| AIM OF THE EXERCISE |
Among the entries that follow, some lines contain the word "must". Show all of them.

| DATA FOR THIS EXERCISE |
^^^^^^^^

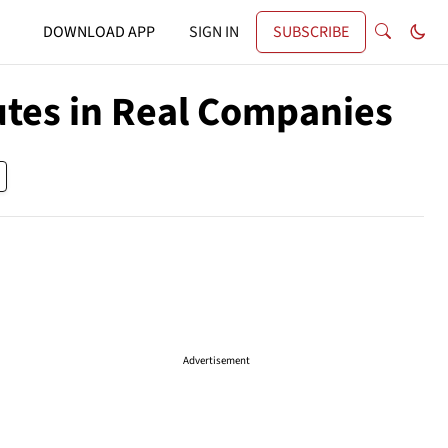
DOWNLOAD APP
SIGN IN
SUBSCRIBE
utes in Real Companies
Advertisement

^^^^^^^^

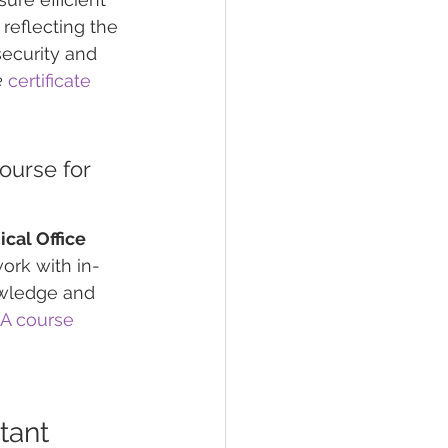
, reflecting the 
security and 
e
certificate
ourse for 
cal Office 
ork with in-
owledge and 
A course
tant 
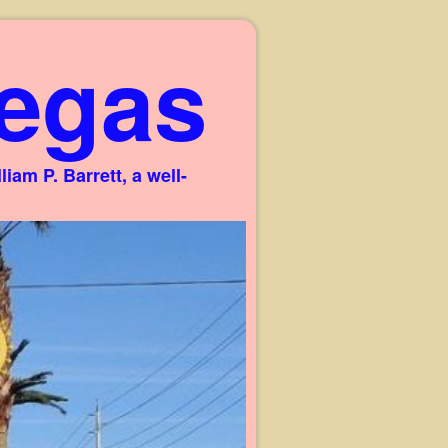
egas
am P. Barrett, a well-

^^^^^^^^

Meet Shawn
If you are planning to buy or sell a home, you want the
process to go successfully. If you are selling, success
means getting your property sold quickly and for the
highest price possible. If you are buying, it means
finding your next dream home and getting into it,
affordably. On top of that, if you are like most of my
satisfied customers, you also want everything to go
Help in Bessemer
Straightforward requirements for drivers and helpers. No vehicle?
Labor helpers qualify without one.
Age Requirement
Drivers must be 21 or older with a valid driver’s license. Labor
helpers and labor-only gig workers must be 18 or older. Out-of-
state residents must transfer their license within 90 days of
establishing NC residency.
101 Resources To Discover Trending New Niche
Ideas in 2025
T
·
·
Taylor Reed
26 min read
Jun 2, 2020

^^^^^^^^

| RESULT |
Drivers must be 21 or older with a valid driver’s license. Labor
helpers and labor-only gig workers must be 18 or older. Out-of-
state residents must transfer their license within 90 days of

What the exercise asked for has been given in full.